= Instructions to follow =
Look in the data below for the line that has "萬人，合作商戶年則成長30%、超過4000家，年", then print exactly every line from there through the line that has "Lille opbevaringsboks med", leaving pictures out.
------ Records shown ------
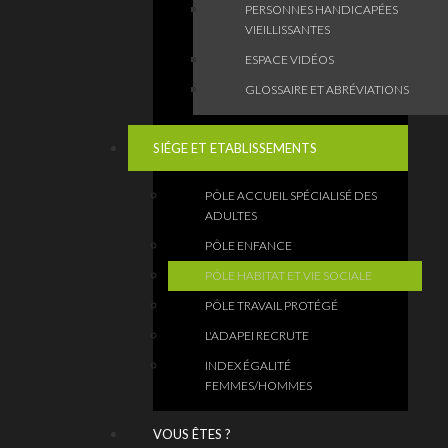
PERSONNES HANDICAPÉES
VIEILLISSANTES
ESPACE VIDÉOS
GLOSSAIRE ET ABRÉVIATIONS
SIÉGE ET ETABLISSEMENTS
PÔLE ACCUEIL SPÉCIALISÉ DES
ADULTES
PÔLE ENFANCE
PÔLE HABITAT ET VIE SOCIALE
PÔLE TRAVAIL PROTÉGÉ
L'ADAPEI RECRUTE
INDEX ÉGALITÉ
FEMMES/HOMMES
VOUS ÊTES ?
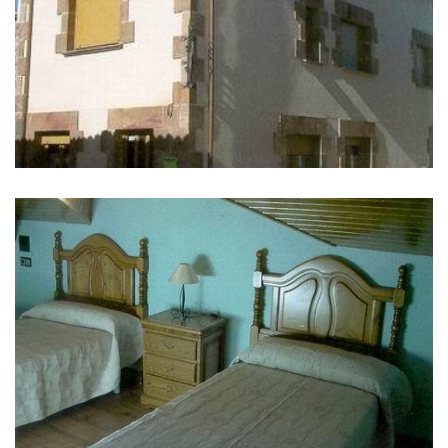
IMAGES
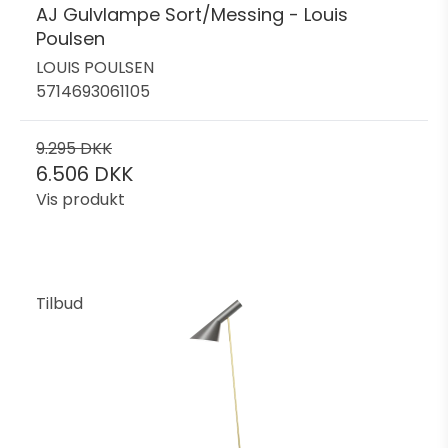
AJ Gulvlampe Sort/Messing - Louis
Poulsen
LOUIS POULSEN
5714693061105
9.295 DKK
6.506 DKK
Vis produkt
Tilbud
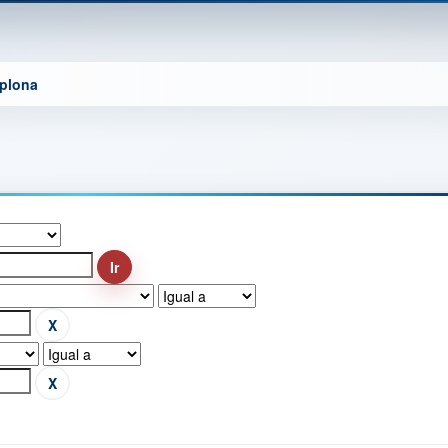
mplona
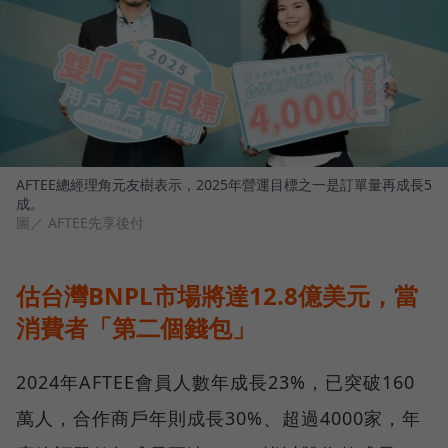
AFTEE總經理角元友樹表示，2025年營運目標之一是訂單量再成長5
成。
圖／ AFTEE先享後付
估台灣BNPL市場將達12.8億美元，當
消費者「第二個錢包」
2024年AFTEE會員人數年成長23%，已突破160
萬人，合作商戶年則成長30%、超過4000家，年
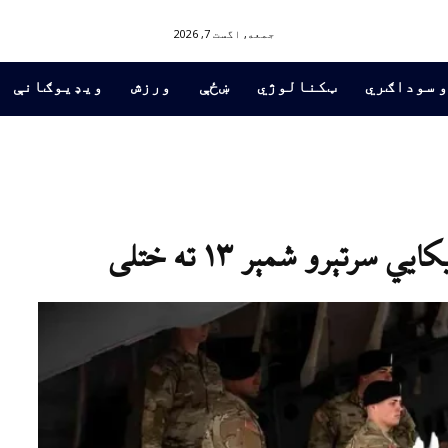
جمعه, اگست 7, 2026
و سوداګري
ټکنالوژي
ښځې
ورزش
ویډیوګانې
رتېرو شمېر ۱۳ ته ختلی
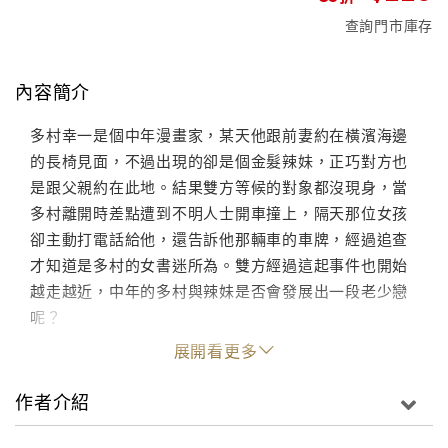
查詢門市庫存
內容簡介
多村幸一是個中年漫畫家，某天他跟前妻約在橫濱海邊
的長椅見面，不過出現的卻是個金髮辣妹，正巧對方也
是跟父親約在此地。結果雙方等候的對象都沒現身，當
多村離開時差點遭到不明人士開車撞上，隔天那位女孩
卻主動打電話給他，還告訴他那輛車的車牌，經過追查
才知道是多村的女書迷所為。雙方經過這起事件也開始
越走越近，中年的多村與辣妹是否會發展出一段老少戀
呢？
展開看更多
作者介紹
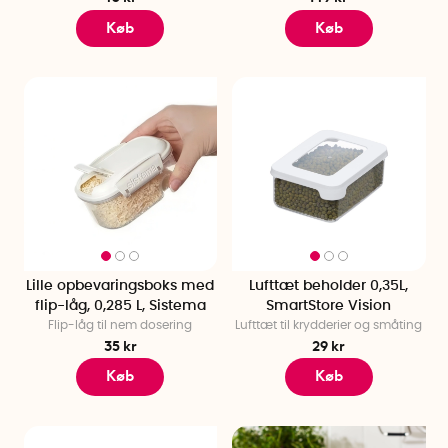
Køb
Køb
Lille opbevaringsboks med
Lufttæt beholder 0,35L,
flip-låg, 0,285 L, Sistema
SmartStore Vision
Flip-låg til nem dosering
Lufttæt til krydderier og småting
35 kr
29 kr
Køb
Køb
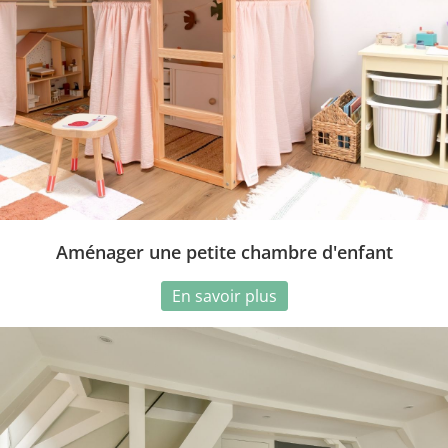
Aménager une petite chambre d'enfant
En savoir plus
------
= Response to this task =
萬人，合作商戶年則成長30%、超過4000家，年
جمعه, اگست 7, 2026
و سوداګري
ټکنالوژي
ښځې
ورزش
ویډیوګانې
رتېرو شمېر ۱۳ ته ختلی
查詢門市庫存
內容簡介
多村幸一是個中年漫畫家，某天他跟前妻約在橫濱海邊
的長椅見面，不過出現的卻是個金髮辣妹，正巧對方也
是跟父親約在此地。結果雙方等候的對象都沒現身，當
多村離開時差點遭到不明人士開車撞上，隔天那位女孩
卻主動打電話給他，還告訴他那輛車的車牌，經過追查
才知道是多村的女書迷所為。雙方經過這起事件也開始
越走越近，中年的多村與辣妹是否會發展出一段老少戀
呢？
展開看更多
作者介紹
Køb
Køb
Lille opbevaringsboks med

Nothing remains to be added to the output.